# Task prompt:
Read the records beneath this task and copy every line that contains the string "үйлчилгээ".

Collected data
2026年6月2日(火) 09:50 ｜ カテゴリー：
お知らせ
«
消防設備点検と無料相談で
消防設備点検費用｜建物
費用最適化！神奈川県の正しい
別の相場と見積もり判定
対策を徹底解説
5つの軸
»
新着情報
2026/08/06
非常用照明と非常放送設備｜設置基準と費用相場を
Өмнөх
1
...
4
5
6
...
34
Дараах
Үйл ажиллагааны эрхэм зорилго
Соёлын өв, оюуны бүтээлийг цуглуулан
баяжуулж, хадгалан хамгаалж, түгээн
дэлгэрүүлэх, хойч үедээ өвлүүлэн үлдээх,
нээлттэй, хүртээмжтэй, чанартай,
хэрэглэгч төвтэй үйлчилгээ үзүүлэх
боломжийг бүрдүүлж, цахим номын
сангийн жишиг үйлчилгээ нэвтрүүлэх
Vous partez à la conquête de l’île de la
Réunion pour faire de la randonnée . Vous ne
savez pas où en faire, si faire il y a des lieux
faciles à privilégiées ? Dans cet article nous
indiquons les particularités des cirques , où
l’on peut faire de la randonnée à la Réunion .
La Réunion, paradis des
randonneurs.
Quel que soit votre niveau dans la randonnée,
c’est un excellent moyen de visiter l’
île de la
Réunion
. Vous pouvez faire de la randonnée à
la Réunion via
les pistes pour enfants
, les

# Task solution:
хэрэглэгч төвтэй үйлчилгээ үзүүлэх
сангийн жишиг үйлчилгээ нэвтрүүлэх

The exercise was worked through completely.